RSTUDIO DATA MINING

   Task 1. Classification — Use pay.csv polish to convoy the classify business. Target variable: pay. Predictors: all other variables in the polish. Partition the grounds one trailing illustration (the pristine 50% rows installed on the classify of row apostacy) and two testing illustrations (the direct subjoined 25% rows as test1 and the interval 25% as test2). Construct classify example on trailing illustration and evaluate it on two testing illustrations. Evaluation metrics that scarcity to be produced: overall success, resumption (TPR), accuracy, and f-measure for each of the two classes: >50k and <=50k. 1. Choose one of the subjoined examples: ksvm (assistance vector machine), C5.0 (judgment tree), NB (naïve Bayes), KNN (k-neainterval neighbors) and glm (logistic retrogression) to construct and evaluate examples.  2. Show the resulting evaluation metrics. Task 2. Clustering — Use unemp.csv polish to convoy Hierarchical bunching business.
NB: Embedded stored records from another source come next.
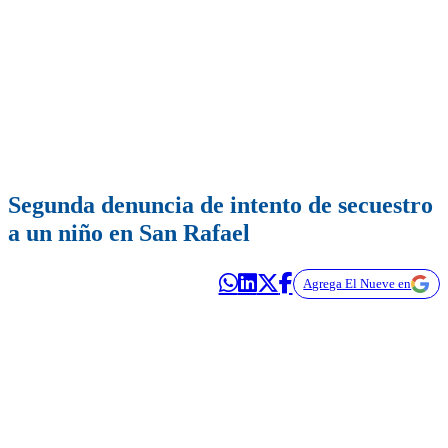
Segunda denuncia de intento de secuestro
a un niño en San Rafael
Agrega El Nueve en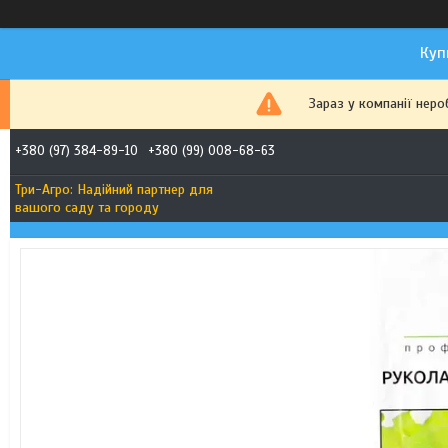
Куп
Зараз у компанії неро
+380 (97) 384-89-10
+380 (99) 008-68-63
Три-Агро: Надійний партнер для
вашого саду та городу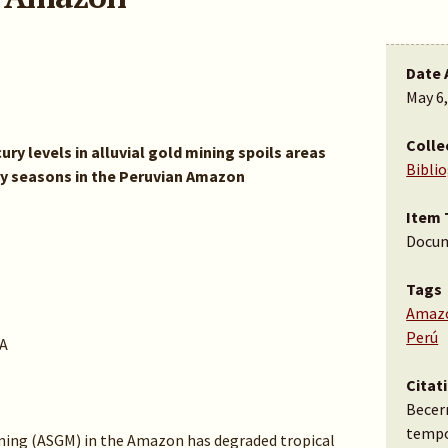
Date 
May 6
Colle
y levels in alluvial gold mining spoils areas
Bibli
y seasons in the Peruvian Amazon
Item 
Docu
Tags
Amaz
Perú
A
Citat
Becerr
tempor
ining (ASGM) in the Amazon has degraded tropical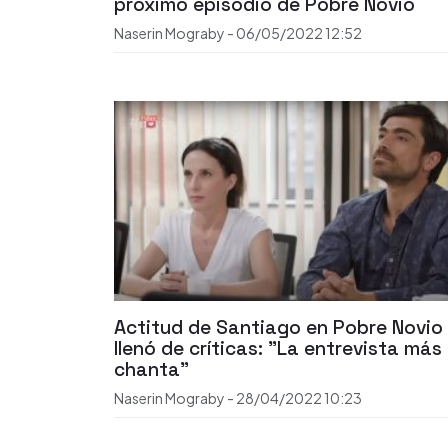
próximo episodio de Pobre Novio
Naserin Mograby
-
06/05/2022
12:52
Actitud de Santiago en Pobre Novio
llenó de críticas: "La entrevista más
chanta"
Naserin Mograby
-
28/04/2022
10:23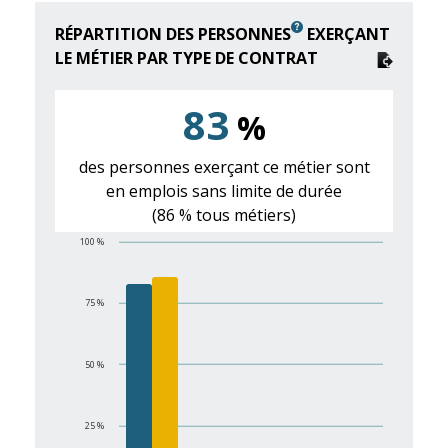
RÉPARTITION DES PERSONNES
EXERÇANT
LE MÉTIER PAR TYPE DE CONTRAT
83
%
des personnes exerçant ce métier sont
en emplois sans limite de durée
(86 % tous métiers)
100 %
75 %
50 %
25 %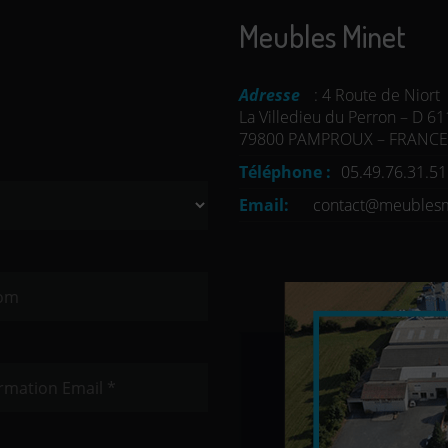
Meubles Minet
Adresse
: 4 Route de Niort
La Villedieu du Perron – D 61
79800 PAMPROUX – FRANCE
Téléphone :
05.49.76.31.51
Email:
contact@meubles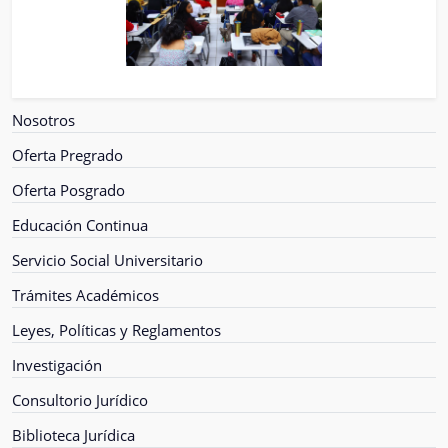
Nosotros
Oferta Pregrado
Oferta Posgrado
Educación Continua
Servicio Social Universitario
Trámites Académicos
Leyes, Políticas y Reglamentos
Investigación
Consultorio Jurídico
Biblioteca Jurídica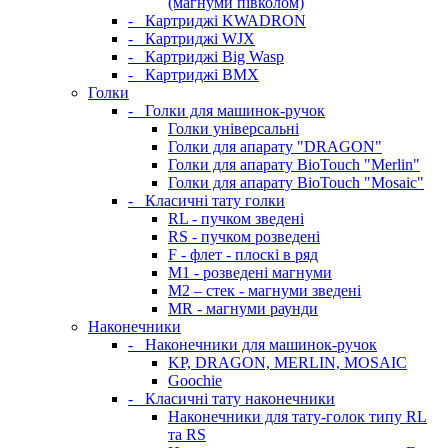
(магнуми півколом)
-
Картриджі KWADRON
-
Картриджі WJX
-
Картриджі Big Wasp
-
Картриджі BMX
Голки
-
Голки для машинок-ручок
Голки універсальні
Голки для апарату "DRAGON"
Голки для апарату BioTouch "Merlin"
Голки для апарату BioTouch "Mosaic"
-
Класичні тату голки
RL - пучком зведені
RS - пучком розведені
F - флет - плоскі в ряд
M1 - розведені магнуми
M2 – стек - магнуми зведені
MR - магнуми раунди
Наконечники
-
Наконечники для машинок-ручок
KP, DRAGON, MERLIN, MOSAIC
Goochie
-
Класичні тату наконечники
Наконечники для тату-голок типу RL
та RS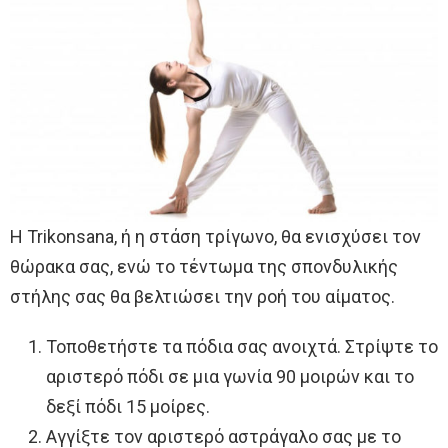
Η Trikonsana, ή η στάση τρίγωνο, θα ενισχύσει τον
θώρακα σας, ενώ το τέντωμα της σπονδυλικής
στήλης σας θα βελτιώσει την ροή του αίματος.
Τοποθετήστε τα πόδια σας ανοιχτά. Στρίψτε το
αριστερό πόδι σε μια γωνία 90 μοιρών και το
δεξί πόδι 15 μοίρες.
Αγγίξτε τον αριστερό αστράγαλο σας με το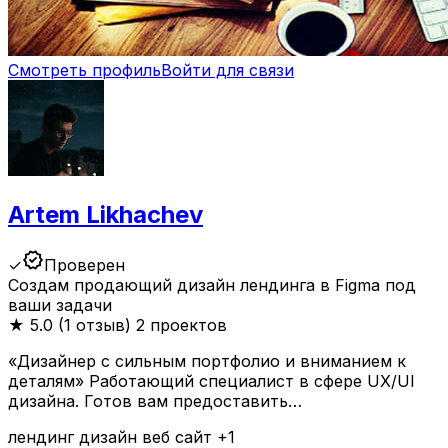
Смотреть профиль
Войти для связи
Artem Likhachev
verified
✓
Проверен
Создам продающий дизайн лендинга в Figma под
ваши задачи
★
5.0 (1 отзыв)
2 проектов
«Дизайнер с сильным портфолио и вниманием к
деталям» Работающий специалист в сфере UX/UI
дизайна. Готов вам предоставить…
лендинг
дизайн
веб
сайт
+1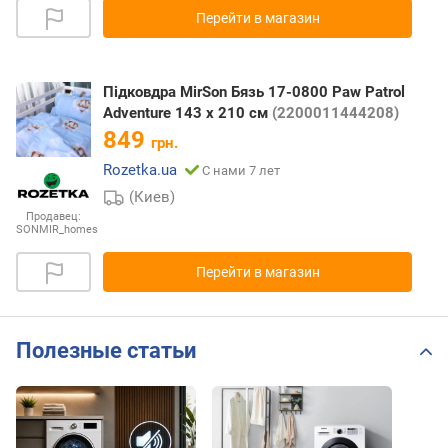
Перейти в магазин
Підковдра MirSon Бязь 17-0800 Paw Patrol
Adventure 143 x 210 см
(2200011444208)
849
грн.
Rozetka.ua
С нами 7 лет
(Киев)
Продавец:
SONMIR_homes
Перейти в магазин
Полезные статьи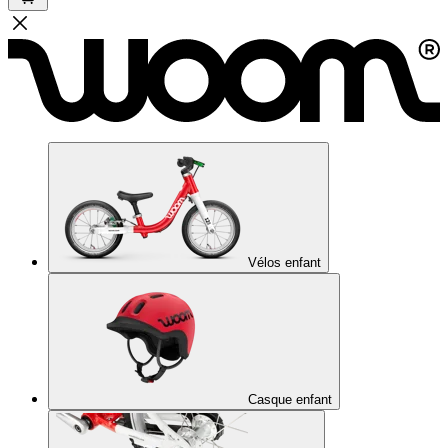
Vélos enfant
Casque enfant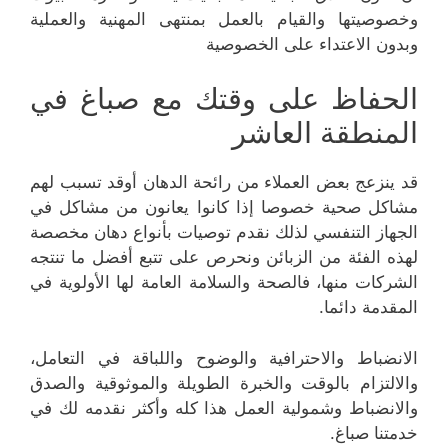
وخصوصيتها والقيام بالعمل بمنتهى المهنية والعملية
وبدون الاعتداء على الخصوصية
الحفاظ على وقتك مع صباغ في
المنطقة العاشر
قد ينزعج بعض العملاء من رائحة الدهان أوقد تسبب لهم
مشاكل صحية خصوصا إذا كانوا يعانون من مشاكل في
الجهاز التنفسي لذلك نقدم توصيات بأنواع دهان مخصصة
لهذه الفئة من الزبائن ونحرص على تتبع أفضل ما تنتجه
الشركات منها، فالصحة والسلامة العامة لها الأولوية في
المقدمة دائما.
الانضباط والاحترافية والوضوح واللباقة في التعامل،
والالتزام بالوقت والخبرة الطويلة والموثوقية والصدق
والانضباط وشمولية العمل هذا كله وأكثر نقدمه لك في
خدمتنا صباغ.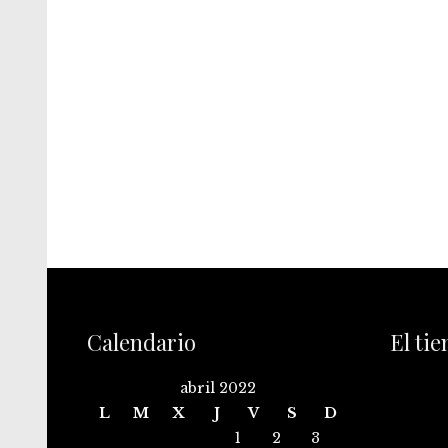
Calendario
El ti
abril 2022
L
M
X
J
V
S
D
1
2
3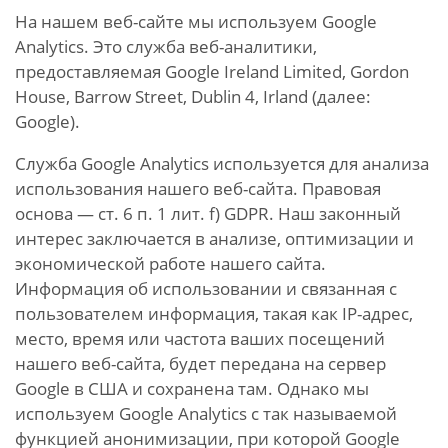
На нашем веб-сайте мы используем Google
Analytics. Это служба веб-аналитики,
предоставляемая Google Ireland Limited, Gordon
House, Barrow Street, Dublin 4, Irland (далее:
Google).
Служба Google Analytics используется для анализа
использования нашего веб-сайта. Правовая
основа — ст. 6 п. 1 лит. f) GDPR. Наш законный
интерес заключается в анализе, оптимизации и
экономической работе нашего сайта.
Информация об использовании и связанная с
пользователем информация, такая как IP-адрес,
место, время или частота ваших посещений
нашего веб-сайта, будет передана на сервер
Google в США и сохранена там. Однако мы
используем Google Analytics с так называемой
функцией анонимизации, при которой Google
Remove the set-forth column and use all of the retaining columns for interspace apportionment in the bunching business.  1. Use hierachical to produce bunching results for this grounds set.  2. Check the conspire of the extraction of bunchs. 3. Select k (i.e. the reckon of bunchs) and particularize the bunch id. 4. Check the Set-forth indicate and the Bunch ID.  5. Choose a unanalogous k prize and reiterate steps 3 and 4 over.